- Hangul: 신령
- Hanja: 神靈
- Lit.: Divine Spirit
- RR: sillyeong
- MR: sillyŏng

= Sillyeong =

Korean deities

Sillyeong, sometimes romanized ad-hoc sinryeong, is the general term for deities in Korean mythology and shamanism. These entities—which include nature spirits, heroes, and deified ancestors—are central to Korean shamanism and are summoned by mudang (shamans) during gut (shamanic rituals). The pantheon of sillyeong, which has changed over time, is termed sindang, with over 130 sillyeong having been identified.

== Description ==

Sillyeong are supernatural being possessing divine power, and are major object of worship in Korean shamanism, corresponding to the devas of Hinduism and the kami of Shinto. As can be seen from the fact that "Sansin", "Sallyeong", and "Sansillyeong" all refer to the same entity, in traditional Korean thought, "deity" and "spirit" are not separate concepts but can be combined.
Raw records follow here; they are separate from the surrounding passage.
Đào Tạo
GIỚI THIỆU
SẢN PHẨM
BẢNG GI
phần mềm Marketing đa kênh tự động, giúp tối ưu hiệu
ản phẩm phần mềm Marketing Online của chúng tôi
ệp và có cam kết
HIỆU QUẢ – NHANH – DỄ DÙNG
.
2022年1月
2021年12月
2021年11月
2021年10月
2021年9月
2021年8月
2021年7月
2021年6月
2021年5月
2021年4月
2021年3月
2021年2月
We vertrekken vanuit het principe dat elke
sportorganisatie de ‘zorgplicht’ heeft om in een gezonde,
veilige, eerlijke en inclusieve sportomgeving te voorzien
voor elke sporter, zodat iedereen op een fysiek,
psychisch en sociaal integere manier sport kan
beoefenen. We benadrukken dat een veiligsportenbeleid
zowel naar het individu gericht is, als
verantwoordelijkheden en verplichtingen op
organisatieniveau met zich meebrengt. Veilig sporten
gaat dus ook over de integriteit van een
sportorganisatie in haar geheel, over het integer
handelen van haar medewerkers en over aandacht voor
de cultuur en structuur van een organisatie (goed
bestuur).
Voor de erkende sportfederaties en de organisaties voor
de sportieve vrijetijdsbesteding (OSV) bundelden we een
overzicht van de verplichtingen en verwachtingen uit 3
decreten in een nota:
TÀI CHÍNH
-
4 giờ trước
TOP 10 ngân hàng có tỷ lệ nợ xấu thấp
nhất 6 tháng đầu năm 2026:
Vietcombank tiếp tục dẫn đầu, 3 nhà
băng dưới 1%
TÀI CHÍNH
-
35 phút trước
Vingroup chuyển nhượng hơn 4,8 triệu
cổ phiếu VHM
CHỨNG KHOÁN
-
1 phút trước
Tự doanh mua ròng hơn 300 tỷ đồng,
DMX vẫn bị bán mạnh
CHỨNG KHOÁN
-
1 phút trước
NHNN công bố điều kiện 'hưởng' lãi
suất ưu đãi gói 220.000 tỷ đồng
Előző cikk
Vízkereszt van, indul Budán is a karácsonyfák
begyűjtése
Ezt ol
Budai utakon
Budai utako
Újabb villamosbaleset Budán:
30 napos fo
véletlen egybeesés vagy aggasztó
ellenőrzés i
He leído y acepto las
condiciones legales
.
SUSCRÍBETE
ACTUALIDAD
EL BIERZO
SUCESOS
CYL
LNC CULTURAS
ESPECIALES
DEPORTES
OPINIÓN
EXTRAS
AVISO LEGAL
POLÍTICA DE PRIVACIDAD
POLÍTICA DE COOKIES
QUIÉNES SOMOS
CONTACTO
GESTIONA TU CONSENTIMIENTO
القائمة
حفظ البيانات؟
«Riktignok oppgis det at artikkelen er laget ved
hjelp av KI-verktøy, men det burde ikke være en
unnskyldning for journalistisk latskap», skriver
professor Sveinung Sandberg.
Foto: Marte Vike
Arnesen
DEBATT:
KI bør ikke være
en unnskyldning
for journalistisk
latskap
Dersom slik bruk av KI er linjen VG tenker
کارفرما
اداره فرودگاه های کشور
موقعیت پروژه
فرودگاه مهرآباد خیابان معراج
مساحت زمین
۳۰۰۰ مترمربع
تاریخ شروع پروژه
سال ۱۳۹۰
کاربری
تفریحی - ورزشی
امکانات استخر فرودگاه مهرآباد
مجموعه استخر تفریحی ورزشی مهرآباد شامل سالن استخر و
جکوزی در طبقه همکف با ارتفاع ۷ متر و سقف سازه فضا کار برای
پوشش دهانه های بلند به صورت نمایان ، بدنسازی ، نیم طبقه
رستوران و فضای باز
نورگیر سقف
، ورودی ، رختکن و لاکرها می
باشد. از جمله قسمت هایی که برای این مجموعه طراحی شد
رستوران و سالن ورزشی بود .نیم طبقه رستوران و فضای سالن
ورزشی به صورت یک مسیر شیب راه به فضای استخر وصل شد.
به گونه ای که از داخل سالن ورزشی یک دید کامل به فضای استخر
Korean folk religion is the worship of sillyeong.

Sillyeong are broadly divided into two types: those in which nature itself has been deified, and those in which human souls have been deified. The latter category is further subdivided into ancestral spirits, which are deified protagonists of founding myths (such as King Suro) and family ancestors, and vengeful spirits, which are the deified souls of people who died harboring resentment. Regardless of which type they belong to, In Korean shamanism, sillyeong are believed to be beings capable of causing various mysterious phenomena; they are generally invisible to the human eye but are said to occasionally appear in the form of humans or natural objects.